= What is expected =
The full listing, word for word and free of images, is the expected result.

= Dataset entries =
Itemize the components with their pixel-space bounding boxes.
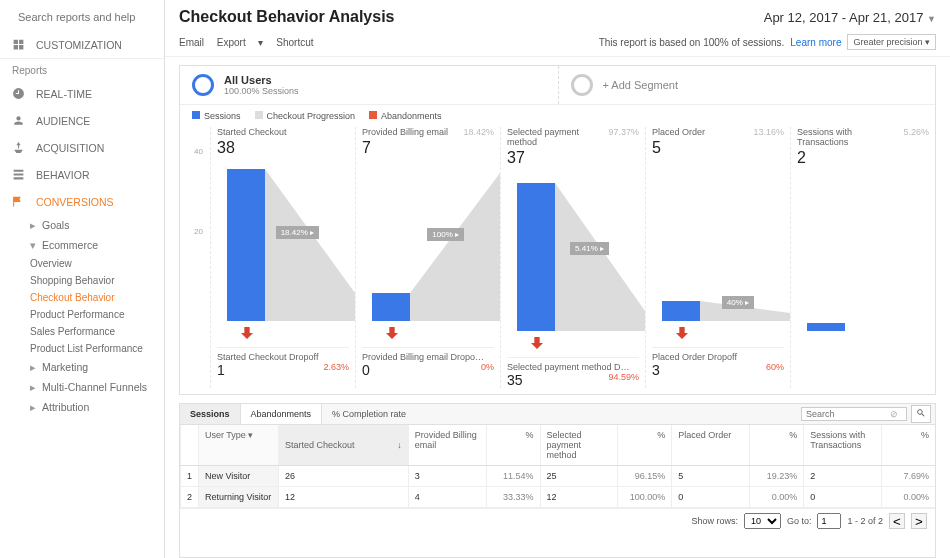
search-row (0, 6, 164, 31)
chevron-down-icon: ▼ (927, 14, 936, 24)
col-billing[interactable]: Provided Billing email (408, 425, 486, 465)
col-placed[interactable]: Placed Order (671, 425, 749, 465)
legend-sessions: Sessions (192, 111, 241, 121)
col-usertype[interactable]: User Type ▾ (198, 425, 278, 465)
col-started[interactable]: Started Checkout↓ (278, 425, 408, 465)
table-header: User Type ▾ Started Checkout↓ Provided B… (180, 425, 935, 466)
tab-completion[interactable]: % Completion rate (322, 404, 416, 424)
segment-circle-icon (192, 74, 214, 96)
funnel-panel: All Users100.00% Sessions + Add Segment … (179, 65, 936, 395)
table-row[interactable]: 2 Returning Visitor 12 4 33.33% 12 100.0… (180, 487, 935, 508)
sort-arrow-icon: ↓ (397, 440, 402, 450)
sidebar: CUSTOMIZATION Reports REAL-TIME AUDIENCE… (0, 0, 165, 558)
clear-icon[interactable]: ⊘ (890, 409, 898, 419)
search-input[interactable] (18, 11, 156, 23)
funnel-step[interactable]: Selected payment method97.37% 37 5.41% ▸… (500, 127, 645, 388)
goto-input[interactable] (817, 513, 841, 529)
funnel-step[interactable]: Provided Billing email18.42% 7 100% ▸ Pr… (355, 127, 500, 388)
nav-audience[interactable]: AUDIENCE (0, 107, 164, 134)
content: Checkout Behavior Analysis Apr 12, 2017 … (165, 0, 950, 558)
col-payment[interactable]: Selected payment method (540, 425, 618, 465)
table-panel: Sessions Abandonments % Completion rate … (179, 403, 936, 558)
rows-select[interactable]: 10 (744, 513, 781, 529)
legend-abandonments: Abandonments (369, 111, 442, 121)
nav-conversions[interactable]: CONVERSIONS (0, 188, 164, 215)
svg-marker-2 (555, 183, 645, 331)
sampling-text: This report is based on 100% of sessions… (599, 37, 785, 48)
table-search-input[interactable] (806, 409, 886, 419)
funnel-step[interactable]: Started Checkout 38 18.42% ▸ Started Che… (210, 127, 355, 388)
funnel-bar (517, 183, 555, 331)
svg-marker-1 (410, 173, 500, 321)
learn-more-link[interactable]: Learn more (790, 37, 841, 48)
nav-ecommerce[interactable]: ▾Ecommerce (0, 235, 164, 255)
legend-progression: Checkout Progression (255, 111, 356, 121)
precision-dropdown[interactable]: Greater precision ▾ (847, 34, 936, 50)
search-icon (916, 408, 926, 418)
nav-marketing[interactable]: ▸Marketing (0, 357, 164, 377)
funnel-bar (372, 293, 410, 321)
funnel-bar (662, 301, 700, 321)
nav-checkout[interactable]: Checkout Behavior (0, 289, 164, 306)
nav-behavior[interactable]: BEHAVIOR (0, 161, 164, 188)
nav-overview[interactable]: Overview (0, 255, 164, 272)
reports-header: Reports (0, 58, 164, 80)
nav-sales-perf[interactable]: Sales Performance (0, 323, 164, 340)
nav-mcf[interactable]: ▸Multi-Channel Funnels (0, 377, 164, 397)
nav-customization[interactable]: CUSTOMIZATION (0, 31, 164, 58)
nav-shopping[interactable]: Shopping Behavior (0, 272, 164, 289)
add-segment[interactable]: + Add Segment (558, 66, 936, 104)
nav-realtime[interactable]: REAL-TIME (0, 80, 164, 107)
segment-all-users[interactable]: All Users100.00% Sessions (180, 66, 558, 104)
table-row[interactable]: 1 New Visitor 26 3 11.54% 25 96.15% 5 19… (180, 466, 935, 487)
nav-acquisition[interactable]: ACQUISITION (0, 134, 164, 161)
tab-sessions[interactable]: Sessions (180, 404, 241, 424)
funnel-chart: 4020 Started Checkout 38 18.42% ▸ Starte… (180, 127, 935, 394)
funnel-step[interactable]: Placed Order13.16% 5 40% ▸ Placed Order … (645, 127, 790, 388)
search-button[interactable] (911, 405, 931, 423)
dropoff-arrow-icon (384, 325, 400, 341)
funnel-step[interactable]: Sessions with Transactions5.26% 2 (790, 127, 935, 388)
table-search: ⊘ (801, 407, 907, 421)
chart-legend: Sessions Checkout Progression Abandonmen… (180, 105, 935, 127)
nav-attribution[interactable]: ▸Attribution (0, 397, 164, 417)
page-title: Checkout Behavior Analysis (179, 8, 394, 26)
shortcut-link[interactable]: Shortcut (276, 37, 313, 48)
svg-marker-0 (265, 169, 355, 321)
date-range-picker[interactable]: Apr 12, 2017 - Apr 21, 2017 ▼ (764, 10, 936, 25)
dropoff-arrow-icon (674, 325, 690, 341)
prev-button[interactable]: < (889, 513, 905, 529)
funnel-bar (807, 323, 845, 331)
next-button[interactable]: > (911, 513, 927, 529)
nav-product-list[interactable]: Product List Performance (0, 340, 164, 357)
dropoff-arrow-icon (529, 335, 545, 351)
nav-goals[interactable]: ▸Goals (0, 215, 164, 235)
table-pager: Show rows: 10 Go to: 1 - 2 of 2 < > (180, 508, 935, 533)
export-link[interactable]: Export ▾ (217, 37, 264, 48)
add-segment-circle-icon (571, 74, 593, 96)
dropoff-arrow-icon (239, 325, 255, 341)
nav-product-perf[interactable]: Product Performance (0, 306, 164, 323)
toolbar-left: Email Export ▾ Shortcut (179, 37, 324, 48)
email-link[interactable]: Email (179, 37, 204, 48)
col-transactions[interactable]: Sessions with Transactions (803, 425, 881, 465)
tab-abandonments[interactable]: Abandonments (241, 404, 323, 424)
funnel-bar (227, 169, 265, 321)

= Solution below =
Itemize the components with their pixel-space bounding boxes.
search-row (0, 6, 164, 31)
chevron-down-icon: ▼ (927, 14, 936, 24)
col-billing[interactable]: Provided Billing email (408, 425, 486, 465)
col-placed[interactable]: Placed Order (671, 425, 749, 465)
legend-sessions: Sessions (192, 111, 241, 121)
col-usertype[interactable]: User Type ▾ (198, 425, 278, 465)
col-started[interactable]: Started Checkout↓ (278, 425, 408, 465)
table-header: User Type ▾ Started Checkout↓ Provided B… (180, 425, 935, 466)
tab-completion[interactable]: % Completion rate (322, 404, 416, 424)
segment-circle-icon (192, 74, 214, 96)
funnel-panel: All Users100.00% Sessions + Add Segment … (179, 65, 936, 395)
table-row[interactable]: 2 Returning Visitor 12 4 33.33% 12 100.0… (180, 487, 935, 508)
sort-arrow-icon: ↓ (397, 440, 402, 450)
sidebar: CUSTOMIZATION Reports REAL-TIME AUDIENCE… (0, 0, 165, 558)
clear-icon[interactable]: ⊘ (890, 409, 898, 419)
search-input[interactable] (18, 11, 156, 23)
funnel-step[interactable]: Selected payment method97.37% 37 5.41% ▸… (500, 127, 645, 388)
goto-input[interactable] (817, 513, 841, 529)
funnel-step[interactable]: Provided Billing email18.42% 7 100% ▸ Pr… (355, 127, 500, 388)
nav-audience[interactable]: AUDIENCE (0, 107, 164, 134)
content: Checkout Behavior Analysis Apr 12, 2017 … (165, 0, 950, 558)
col-payment[interactable]: Selected payment method (540, 425, 618, 465)
table-panel: Sessions Abandonments % Completion rate … (179, 403, 936, 558)
rows-select[interactable]: 10 (744, 513, 781, 529)
legend-abandonments: Abandonments (369, 111, 442, 121)
nav-conversions[interactable]: CONVERSIONS (0, 188, 164, 215)
svg-marker-2 (555, 183, 645, 331)
sampling-text: This report is based on 100% of sessions… (599, 37, 785, 48)
table-search-input[interactable] (806, 409, 886, 419)
funnel-step[interactable]: Started Checkout 38 18.42% ▸ Started Che… (210, 127, 355, 388)
funnel-bar (517, 183, 555, 331)
svg-marker-1 (410, 173, 500, 321)
learn-more-link[interactable]: Learn more (790, 37, 841, 48)
nav-ecommerce[interactable]: ▾Ecommerce (0, 235, 164, 255)
legend-progression: Checkout Progression (255, 111, 356, 121)
precision-dropdown[interactable]: Greater precision ▾ (847, 34, 936, 50)
search-icon (916, 408, 926, 418)
nav-marketing[interactable]: ▸Marketing (0, 357, 164, 377)
funnel-bar (372, 293, 410, 321)
funnel-bar (662, 301, 700, 321)
nav-checkout[interactable]: Checkout Behavior (0, 289, 164, 306)
nav-behavior[interactable]: BEHAVIOR (0, 161, 164, 188)
nav-overview[interactable]: Overview (0, 255, 164, 272)
reports-header: Reports (0, 58, 164, 80)
nav-sales-perf[interactable]: Sales Performance (0, 323, 164, 340)
nav-mcf[interactable]: ▸Multi-Channel Funnels (0, 377, 164, 397)
nav-customization[interactable]: CUSTOMIZATION (0, 31, 164, 58)
nav-shopping[interactable]: Shopping Behavior (0, 272, 164, 289)
add-segment[interactable]: + Add Segment (558, 66, 936, 104)
nav-realtime[interactable]: REAL-TIME (0, 80, 164, 107)
segment-all-users[interactable]: All Users100.00% Sessions (180, 66, 558, 104)
table-row[interactable]: 1 New Visitor 26 3 11.54% 25 96.15% 5 19… (180, 466, 935, 487)
nav-acquisition[interactable]: ACQUISITION (0, 134, 164, 161)
tab-sessions[interactable]: Sessions (180, 404, 241, 424)
funnel-chart: 4020 Started Checkout 38 18.42% ▸ Starte… (180, 127, 935, 394)
funnel-step[interactable]: Placed Order13.16% 5 40% ▸ Placed Order … (645, 127, 790, 388)
search-button[interactable] (911, 405, 931, 423)
dropoff-arrow-icon (384, 325, 400, 341)
funnel-step[interactable]: Sessions with Transactions5.26% 2 (790, 127, 935, 388)
table-search: ⊘ (801, 407, 907, 421)
chart-legend: Sessions Checkout Progression Abandonmen… (180, 105, 935, 127)
nav-attribution[interactable]: ▸Attribution (0, 397, 164, 417)
page-title: Checkout Behavior Analysis (179, 8, 394, 26)
shortcut-link[interactable]: Shortcut (276, 37, 313, 48)
svg-marker-0 (265, 169, 355, 321)
date-range-picker[interactable]: Apr 12, 2017 - Apr 21, 2017 ▼ (764, 10, 936, 25)
dropoff-arrow-icon (674, 325, 690, 341)
prev-button[interactable]: < (889, 513, 905, 529)
funnel-bar (807, 323, 845, 331)
next-button[interactable]: > (911, 513, 927, 529)
nav-product-list[interactable]: Product List Performance (0, 340, 164, 357)
dropoff-arrow-icon (529, 335, 545, 351)
nav-goals[interactable]: ▸Goals (0, 215, 164, 235)
table-pager: Show rows: 10 Go to: 1 - 2 of 2 < > (180, 508, 935, 533)
export-link[interactable]: Export ▾ (217, 37, 264, 48)
add-segment-circle-icon (571, 74, 593, 96)
dropoff-arrow-icon (239, 325, 255, 341)
nav-product-perf[interactable]: Product Performance (0, 306, 164, 323)
toolbar-left: Email Export ▾ Shortcut (179, 37, 324, 48)
email-link[interactable]: Email (179, 37, 204, 48)
col-transactions[interactable]: Sessions with Transactions (803, 425, 881, 465)
tab-abandonments[interactable]: Abandonments (241, 404, 323, 424)
funnel-bar (227, 169, 265, 321)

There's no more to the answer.